There’s a reason children like to play with their food: It’s fun!
Popeyes Louisiana Kitchen and other quick-service chains are clearly aware of that.
Working off of the success of its Wicked Chicken — spicy breaded strips cut so they twist into kinky shapes when fried — the 2,000-unit AFC Enterprises brand recently introduced Rip’n Chick’n as a month-long promotion for August.
For $3.99, customers get Cajun fries, a buttermilk biscuit, ranch dipping sauce and a whole chicken breast. The breast is marinated in a spicy blend of cayenne and habanero chiles, and white and black pepper, and cut partially into tenders with the base intact. The whole thing is breaded and fried, and whoever’s eating it can rip off a strip and, for extra fun, dip it in ranch dressing.
The multiple pieces also make it suitable for other types of food play, such as sharing or, better yet, snacking.
Afternoon snacking has been suffering in the sluggish economy, according to consumer research firm The NPD Group, which has seen a 1 percent drop in activity during that daypart for the past three years. In the March–May quarter, snacking was down 2 percent.
But Popeyes isn’t the only chain seeking to boost between-meal traffic.

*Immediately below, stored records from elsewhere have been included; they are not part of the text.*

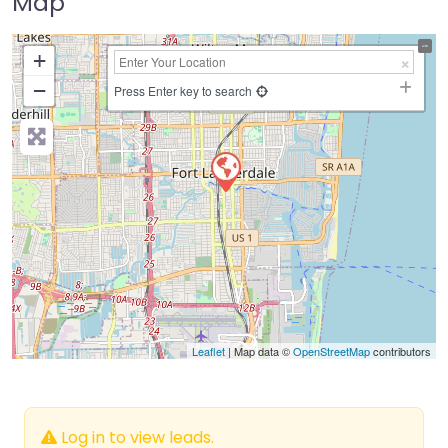
Map
+
−
Press Enter key to search
Leaflet
| Map data ©
OpenStreetMap
contributors
Log in to view leads.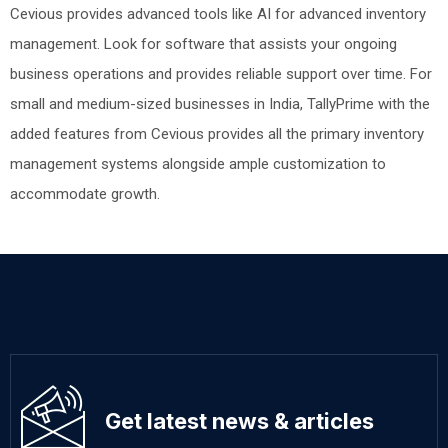
Cevious provides advanced tools like AI for advanced inventory
management. Look for software that assists your ongoing
business operations and provides reliable support over time. For
small and medium-sized businesses in India, TallyPrime with the
added features from Cevious provides all the primary inventory
management systems alongside ample customization to
accommodate growth.
Get latest news & articles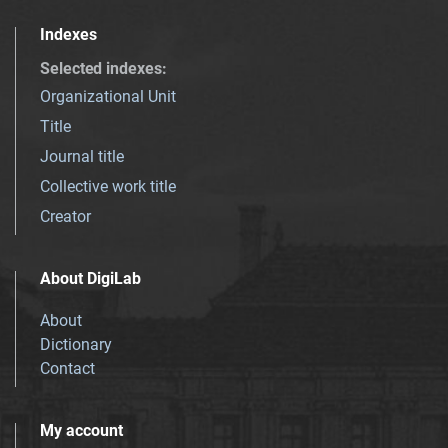
Indexes
Selected indexes
:
Organizational Unit
Title
Journal title
Collective work title
Creator
About DigiLab
About
Dictionary
Contact
My account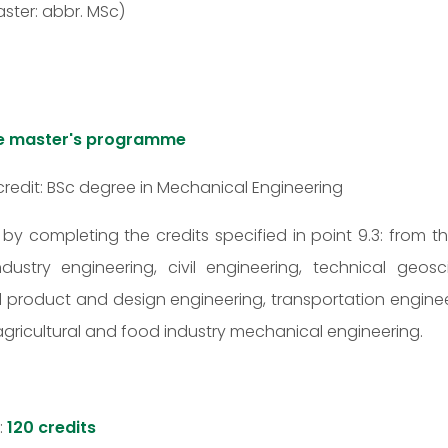
ster: abbr. MSc)
the master's programme
credit: BSc degree in Mechanical Engineering
t by completing the credits specified in point 9.3: from t
 industry engineering, civil engineering, technical ge
al product and design engineering, transportation engine
d: agricultural and food industry mechanical engineering.
:
120 credits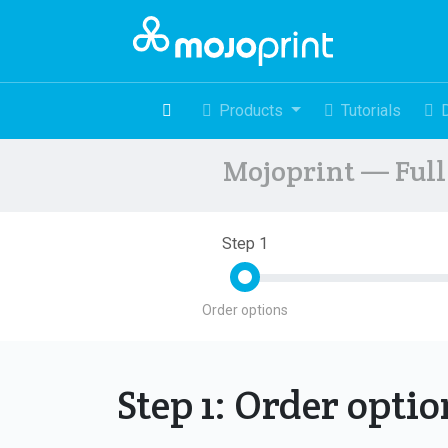
Products
Tutorials
Mojoprint — Full 
Step 1
Order options
Step 1: Order opti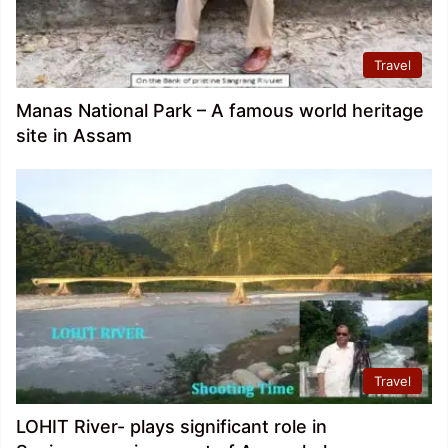
Travel
Manas National Park – A famous world heritage
site in Assam
Travel
LOHIT River- plays significant role in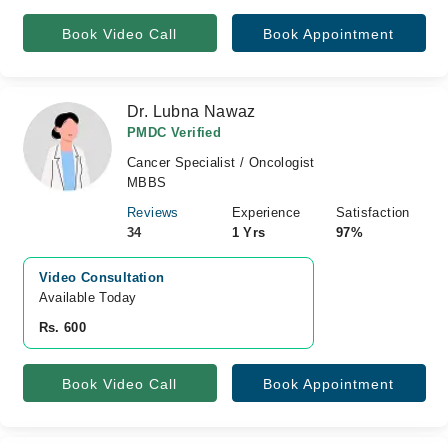
Book Video Call
Book Appointment
Dr. Lubna Nawaz
PMDC Verified
Cancer Specialist / Oncologist
MBBS
Reviews
Experience
Satisfaction
34
1 Yrs
97%
Video Consultation
Available Today
Rs. 600
Book Video Call
Book Appointment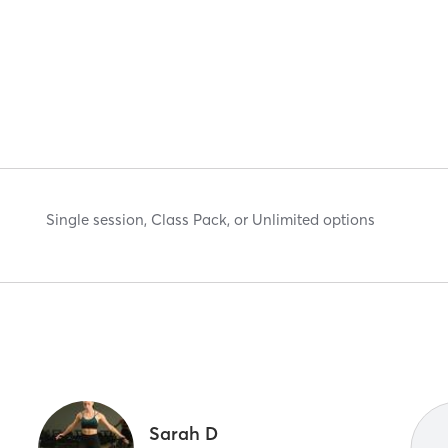
Single session, Class Pack, or Unlimited options
Sarah D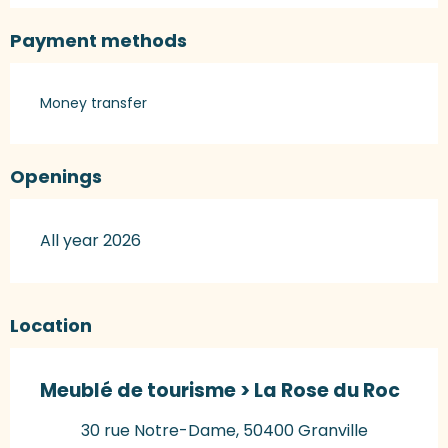
Payment methods
Money transfer
Openings
All year 2026
Location
Meublé de tourisme > La Rose du Roc
30 rue Notre-Dame, 50400 Granville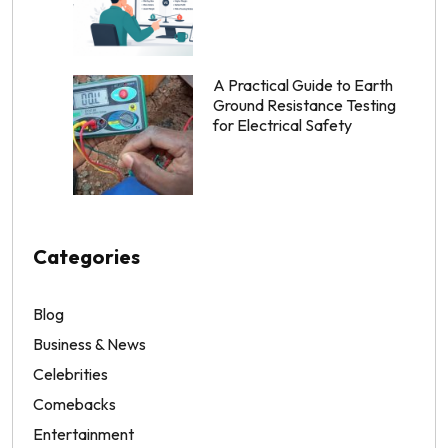
A Practical Guide to Earth
Ground Resistance Testing
for Electrical Safety
Categories
Blog
Business & News
Celebrities
Comebacks
Entertainment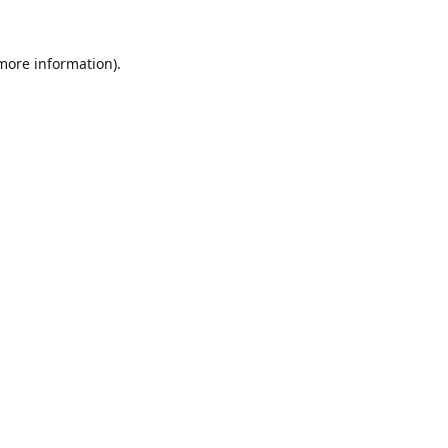
 more information).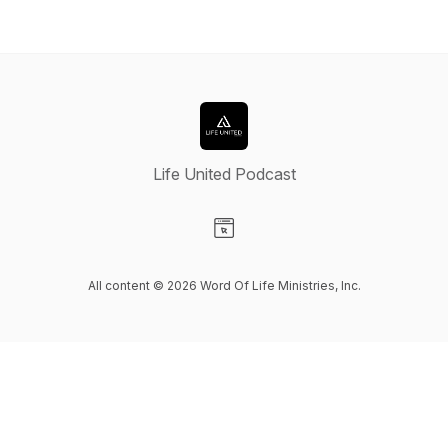
Life United Podcast
Visit our Website page
All content © 2026 Word Of Life Ministries, Inc.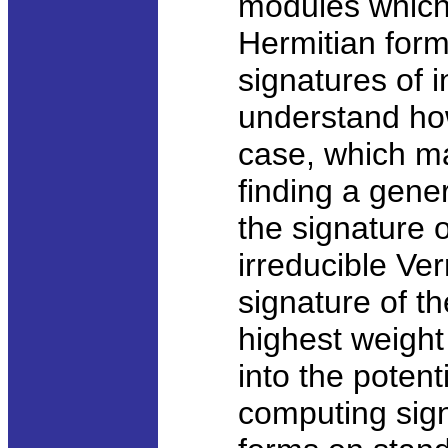
modules which 
Hermitian form.
signatures of 
understand how 
case, which ma
finding a gene
the signature 
irreducible V
signature of t
highest weigh
into the poten
computing sign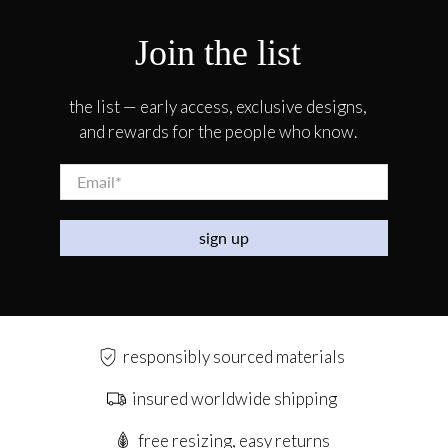
Join the list
the list — early access, exclusive designs,
and rewards for the people who know.
Email
*
sign up
responsibly sourced materials
insured worldwide shipping
free resizing, easy returns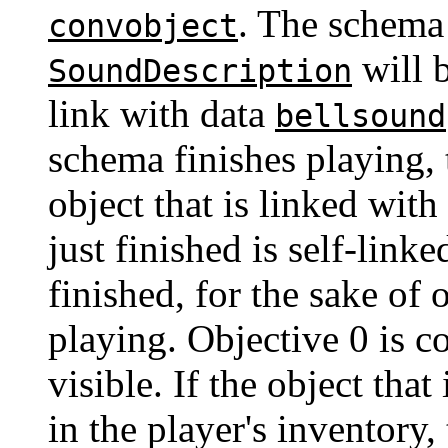
. The schema
convobject
will 
SoundDescription
link with data
bellsound
schema finishes playing, 
object that is linked with
just finished is self-link
finished, for the sake of 
playing. Objective 0 is c
visible. If the object that
in the player's inventory,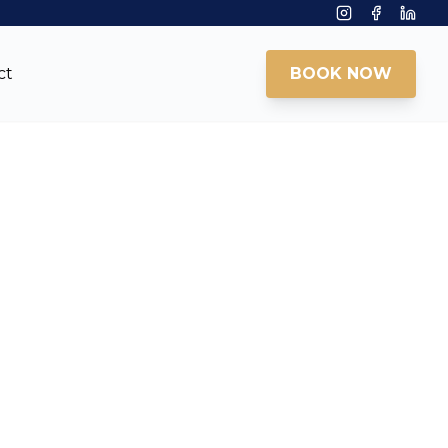
Instagram
Facebook
Linke
ct
BOOK NOW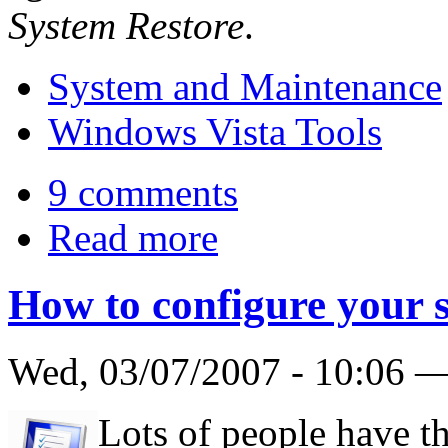
System Restore
.
System and Maintenance
Windows Vista Tools
9 comments
Read more
How to configure your 
Wed, 03/07/2007 - 10:06 
Lots of people have th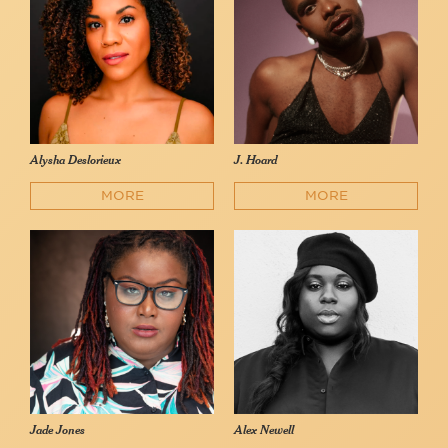
Alysha Deslorieux
J. Hoard
MORE
MORE
Jade Jones
Alex Newell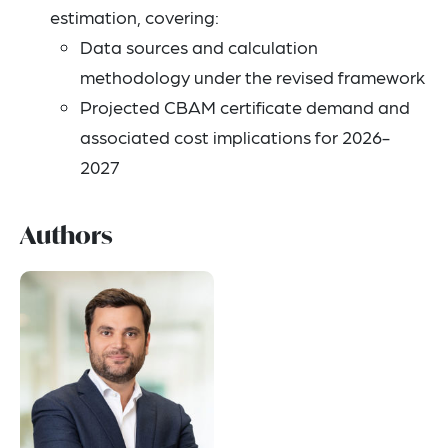
estimation, covering:
Data sources and calculation
methodology under the revised framework
Projected CBAM certificate demand and
associated cost implications for 2026-
2027
Authors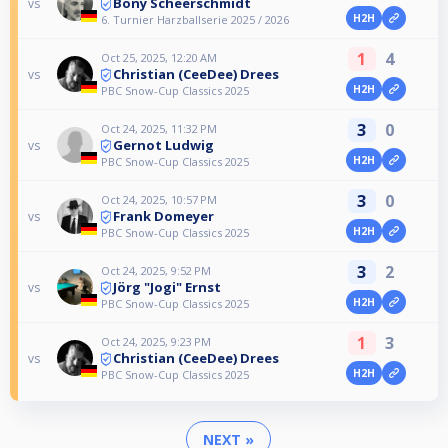
Bony Scheerschmidt
vs
H2H
6. Turnier Harzballserie 2025 / 2026
1
4
Oct 25, 2025, 12:20 AM
Christian (CeeDee) Drees
vs
H2H
PBC Snow-Cup Classics 2025
3
0
Oct 24, 2025, 11:32 PM
Gernot Ludwig
vs
H2H
PBC Snow-Cup Classics 2025
3
0
Oct 24, 2025, 10:57 PM
Frank Domeyer
vs
H2H
PBC Snow-Cup Classics 2025
3
2
Oct 24, 2025, 9:52 PM
Jörg "Jogi" Ernst
vs
H2H
PBC Snow-Cup Classics 2025
1
3
Oct 24, 2025, 9:23 PM
Christian (CeeDee) Drees
vs
H2H
PBC Snow-Cup Classics 2025
NEXT »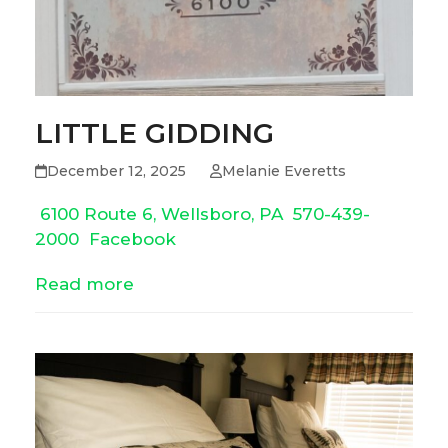
LITTLE GIDDING
December 12, 2025
Melanie Everetts
6100 Route 6, Wellsboro, PA
570-439-
2000
Facebook
Read more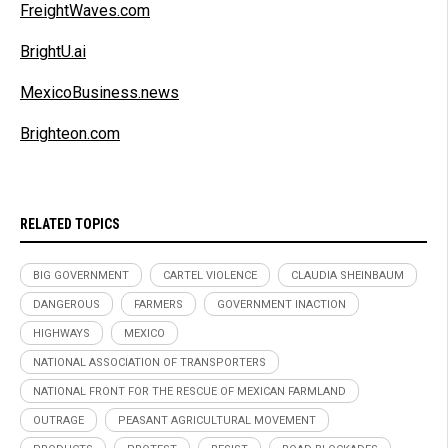
FreightWaves.com
BrightU.ai
MexicoBusiness.news
Brighteon.com
RELATED TOPICS
BIG GOVERNMENT
CARTEL VIOLENCE
CLAUDIA SHEINBAUM
DANGEROUS
FARMERS
GOVERNMENT INACTION
HIGHWAYS
MEXICO
NATIONAL ASSOCIATION OF TRANSPORTERS
NATIONAL FRONT FOR THE RESCUE OF MEXICAN FARMLAND
OUTRAGE
PEASANT AGRICULTURAL MOVEMENT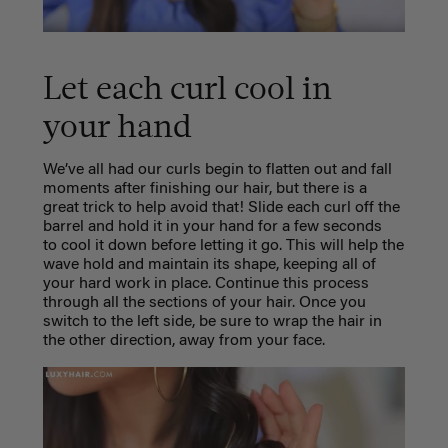
Let each curl cool in
your hand
We’ve all had our curls begin to flatten out and fall
moments after finishing our hair, but there is a
great trick to help avoid that! Slide each curl off the
barrel and hold it in your hand for a few seconds
to cool it down before letting it go. This will help the
wave hold and maintain its shape, keeping all of
your hard work in place. Continue this process
through all the sections of your hair. Once you
switch to the left side, be sure to wrap the hair in
the other direction, away from your face.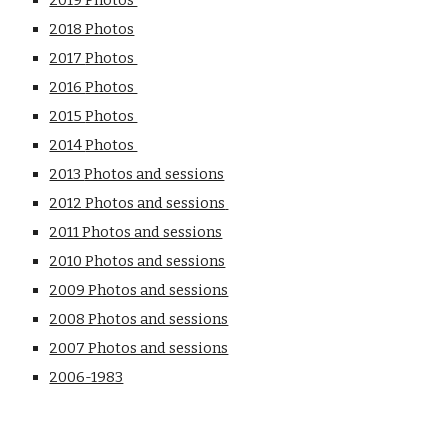
2018 Photos
2017
Photos
2016
Photos
2015
Photos
2014
Photos
2013
Photos and sessions
2012 Photos and sessions
2011 Photos and sessions
2010 Photos and sessions
2009 Photos and sessions
2008 Photos and sessions
2007 Photos and sessions
2006-1983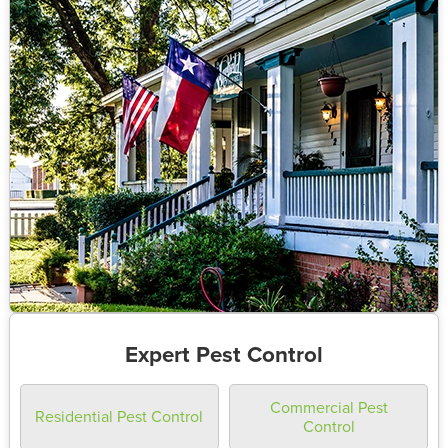
Expert Pest Control
Commercial Pest
Residential Pest Control
Control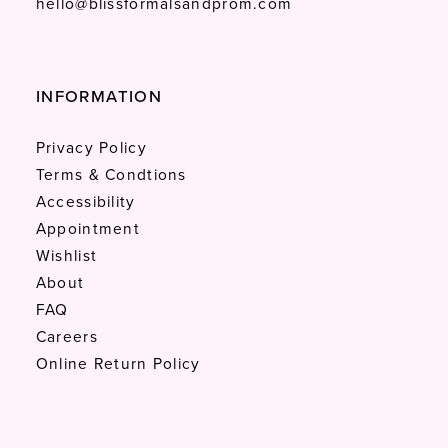
hello@blissformalsandprom.com
INFORMATION
Privacy Policy
Terms & Condtions
Accessibility
Appointment
Wishlist
About
FAQ
Careers
Online Return Policy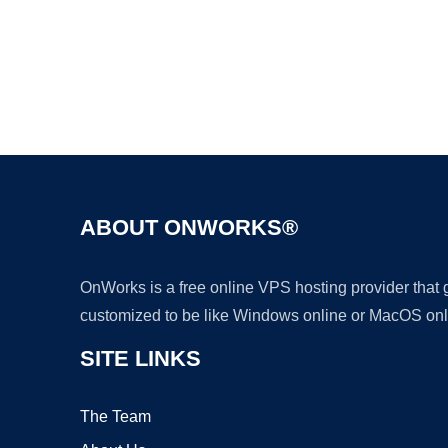
ABOUT ONWORKS®
OnWorks is a free online VPS hosting provider that
customized to be like Windows online or MacOS onl
SITE LINKS
The Team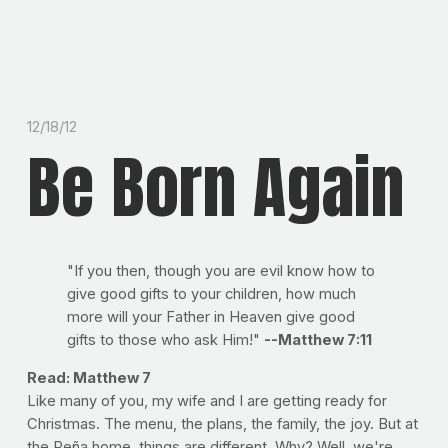
12/18/12
Be Born Again
"If you then, though you are evil know how to
give good gifts to your children, how much
more will your Father in Heaven give good
gifts to those who ask Him!"
--Matthew 7:11
Read: Matthew 7
Like many of you, my wife and I are getting ready for
Christmas. The menu, the plans, the family, the joy. But at
the Peña home, things are different. Why? Well, we're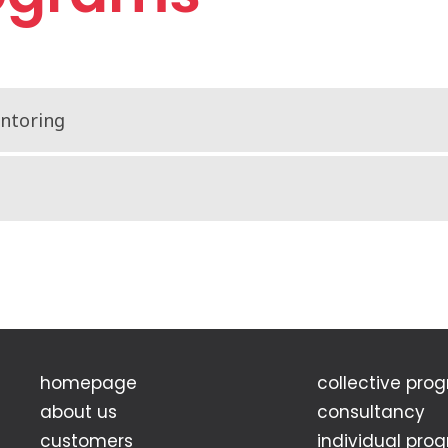
entoring
homepage
collective pro
about us
consultancy
customers
individual pro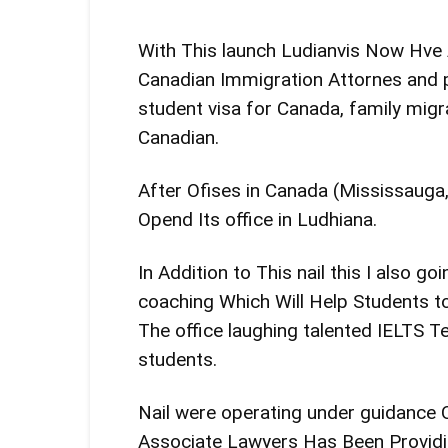
With This launch Ludianvis Now Hv
Canadian Immigration Attornes and p
student visa for Canada, family mig
Canadian.
After Ofises in Canada (Mississaug
Opend Its office in Ludhiana.
In Addition to This nail this I also 
coaching Which Will Help Students to
The office laughing talented IELTS T
students.
Nail were operating under guidance
Associate Lawyers Has Been Providin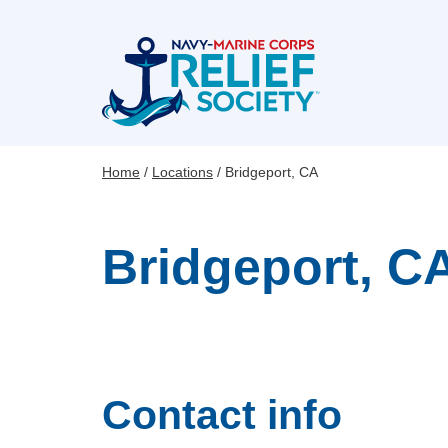
Skip
to
main
content
Home
Locations
Bridgeport, CA
Breadcrumb
Bridgeport, C
Contact info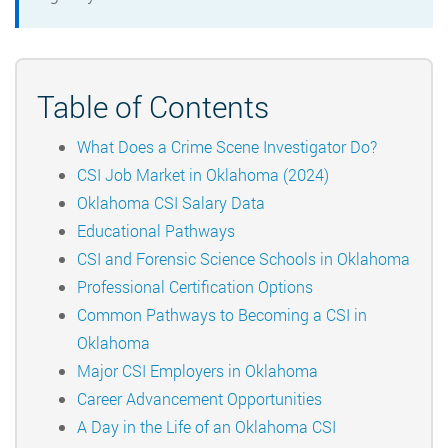
Table of Contents
What Does a Crime Scene Investigator Do?
CSI Job Market in Oklahoma (2024)
Oklahoma CSI Salary Data
Educational Pathways
CSI and Forensic Science Schools in Oklahoma
Professional Certification Options
Common Pathways to Becoming a CSI in
Oklahoma
Major CSI Employers in Oklahoma
Career Advancement Opportunities
A Day in the Life of an Oklahoma CSI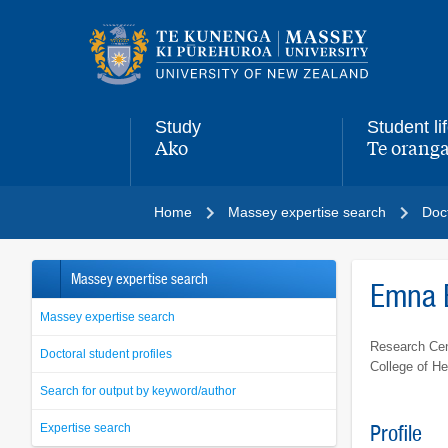
Main
navigation
menu
Study
Student li
Ako
Te oranga
,
,
Home
Massey expertise search
Doct
Massey expertise search
Emna 
Massey expertise search
Research Cen
Doctoral student profiles
College of He
Search for output by keyword/author
Expertise search
Profile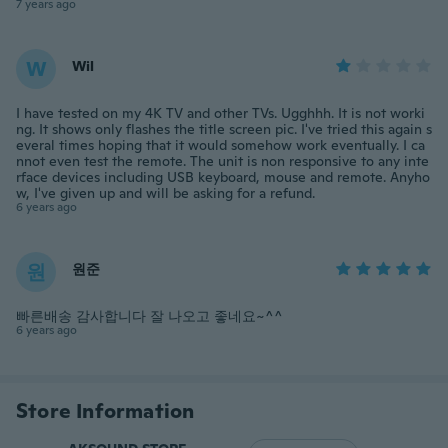
7 years ago
W
Wil
I have tested on my 4K TV and other TVs. Ugghhh. It is not worki
ng. It shows only flashes the title screen pic. I've tried this again s
everal times hoping that it would somehow work eventually. I ca
nnot even test the remote. The unit is non responsive to any inte
rface devices including USB keyboard, mouse and remote. Anyho
w, I've given up and will be asking for a refund.
6 years ago
원
원준
빠른배송 감사합니다 잘 나오고 좋네요~^^
6 years ago
Store Information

Burger King recently relaunched its line of miniature burgers and chicken sandwiches, marketing the BK Minis as something great to have as a snack or to share with friends. They’re available in packs of four, eight and 12, at suggested prices of $2.99, $5.99 and $7.99.
In the oddly-shaped food category, Moe’s Southwest Grill has a new entry with its Taco Stacks — two 6-inch tacos filled with whatever fixin’s customers want and then wrapped in a single 12-inch tortilla. They sell for between $7.29 and $7.49.
In earlier tests, Moe’s customers reportedly complained that the original Taco Stacks — two 4-inch tacos in a 10-inch tortilla — were too small.
Looks like bigger is better — and more fun.